FIG. 5 shows a partial schematic structure of an antenna section and a high frequency section of a digital wireless terminal device.
Is an antenna section, and a high frequency section 200 is connected to the antenna section 100.

The high frequency unit 200 performs a frequency conversion process, and connects the receiving unit 220 and the transmitting unit 230 via a band pass filter (BPF) 210 and an antenna switch unit 211. The receiving unit 220 uses the antenna 10
The 1.9 GHz band received signal input from 0 is taken into the first stage mixer 222 via the RF amplifier 221 and converted into a 250 MHz signal based on the frequency of the PLL frequency synthesizer 224 connected via the buffer amplifier 223. The frequency is converted and given to the IF amplifier 225.
The signal is taken into the second stage mixer 227 via the bandpass filter (BPF) 226, frequency-converted into a signal of 10.7 MHz based on the oscillation frequency of the local oscillator 228, and the IF amplifier 229 and the bandpass filter (BPF) are provided.
The data is output to the next modem via the 2291.

On the other hand, in the transmission section 230, the modulated wave of π / 4 shift QPSK input from the modem is taken into the mixer 232 via the bandpass filter (BPF) 231, and is passed through the buffer amplifier 223 as described above. Based on the frequency of the connected PLL frequency synthesizer 224, the frequency is converted into the same frequency as the received signal (1.9 GHz band), and this is converted from the antenna switch unit 211 and the BPF 210 to the antenna 100 via the power amplifier 233.
I am trying to output to.

Thus, in the digital wireless terminal device, transmission / reception is performed at a predetermined burst timing as described above. Now, as shown in FIG. 3, the burst timing is prepared for each four slots. If one frame is composed of a and the reception period b and the first slot is used for transmission / reception, the transmission / reception operation is not performed for the other three slots (6 slots in total). Therefore, only during this period, the RF amplifier 221 and the IF amplifier 22 of the receiving unit 220
5, 229 and the power amplifier 233 of the receiver 230
Power saving is realized by so-called sleep control that stops the operation of peripheral circuits such as.

[0007]

However, such a burst operation of the receiving section 220 and the receiving section 230 in synchronization with the burst timing means that the input impedance to the PLL frequency synthesizer 224 is in the transmitting / receiving operation state. In other cases, it will change, and this will affect the PLL frequency synthesizer 224 as a load change. This state will be described with reference to the Smith chart shown in FIG.
The input impedance of the PLL frequency synthesizer 224 and the buffer amplifier 223 are matched at A at the burst timing when the receiving unit 230 is in the transmission / reception state, but at the non-burst timing, the input impedance of the amplifier 223 shifts to the vicinity of B open. , The reflection coefficient increases. Therefore, if the PLL frequency synthesizer 224 is operated in this state, a large load fluctuation is given to the PLL frequency synthesizer 224, stable operation cannot be performed, and its characteristics are significantly deteriorated.

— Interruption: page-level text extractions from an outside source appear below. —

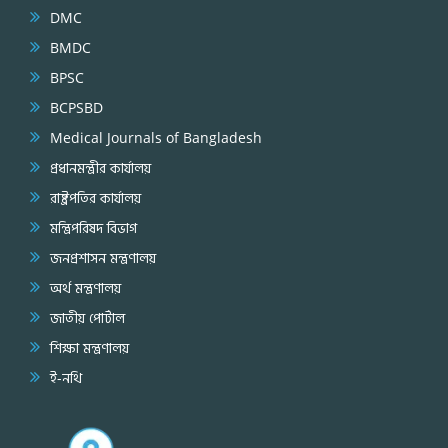
DMC
BMDC
BPSC
BCPSBD
Medical Journals of Bangladesh
প্রধানমন্ত্রীর কার্যালয়
রাষ্ট্রপতির কার্যালয়
মন্ত্রিপরিষদ বিভাগ
জনপ্রশাসন মন্ত্রণালয়
অর্থ মন্ত্রণালয়
জাতীয় পোর্টাল
শিক্ষা মন্ত্রণালয়
ই-নথি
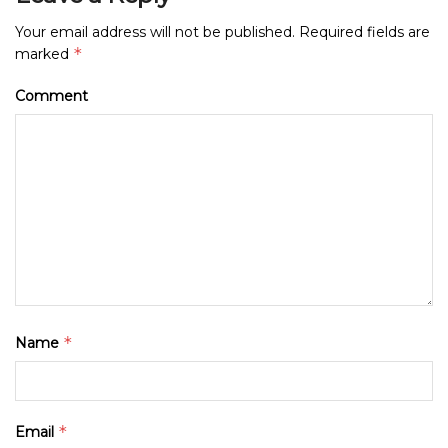
Your email address will not be published.
Required fields are
*
marked
Comment
*
Name
*
Email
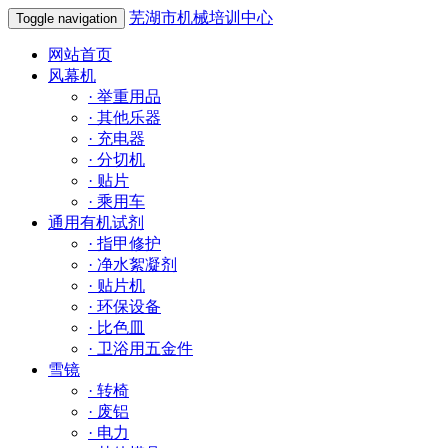
芜湖市机械培训中心
Toggle navigation
网站首页
风幕机
·
举重用品
·
其他乐器
·
充电器
·
分切机
·
贴片
·
乘用车
通用有机试剂
·
指甲修护
·
净水絮凝剂
·
贴片机
·
环保设备
·
比色皿
·
卫浴用五金件
雪镜
·
转椅
·
废铝
·
电力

Therefore, the PLL frequency synthesizer 224
In order to guarantee the stable operation of the device, it is conceivable to stop the sleep control of the peripheral circuits including the amplifier and operate all the slots in the transmission period a and the reception period b, but this saves power. There was a problem that I could not get it at all.

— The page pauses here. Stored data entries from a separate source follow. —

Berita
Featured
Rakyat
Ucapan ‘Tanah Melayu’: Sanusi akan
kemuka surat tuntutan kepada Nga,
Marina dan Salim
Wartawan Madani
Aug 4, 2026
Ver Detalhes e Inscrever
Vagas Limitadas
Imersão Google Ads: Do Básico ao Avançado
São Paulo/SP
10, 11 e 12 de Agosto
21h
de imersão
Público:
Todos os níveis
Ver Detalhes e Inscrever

The present invention has been made in view of the above circumstances, and an object of the present invention is to provide a digital wireless terminal device capable of achieving stable operation of a PLL frequency synthesizer and realizing power saving.

[0010]

According to the present invention, there is provided a digital wireless terminal device having a high frequency section for performing a frequency conversion process on a signal transmitted and received at a predetermined burst timing by using a PLL frequency synthesizer.
A switching means connected to a frequency synthesizer and switched at the predetermined burst timing, and an impedance substantially equal to the input impedance of the PLL frequency synthesizer at the predetermined burst timing are set, and the switching means transmits and receives the signal. And an impedance element connected to the PLL frequency synthesizer at a non-burst timing other than the predetermined burst timing.

[0011]

As a result, according to the present invention, the impedance of the non-burst timing is set to a value substantially equal to the input impedance of the PLL frequency synthesizer at the burst timing by the switching operation of the switching means which is switched at a predetermined burst timing. Since the element is selected, the input impedance of the PLL frequency synthesizer can be set to a state almost equal to the input impedance at the burst timing at which signal transmission / reception is always executed, and the load fluctuation to the PLL frequency synthesizer can be set. It can be reduced significantly.

[0012]

DETAILED DESCRIPTION OF THE PREFERRED EMBODIMENTS An embodiment of the present invention will be described below with reference to the drawings. FIG. 1 shows a schematic configuration of a digital wireless terminal device to which the present invention is applied. In this case, 100 is an antenna, and the high frequency unit 200 is connected to the antenna 100. The high frequency unit 200 performs frequency conversion processing and includes an antenna switch unit 211, a receiving unit 220, a transmitting unit 230, and a PLL frequency synthesizer 224.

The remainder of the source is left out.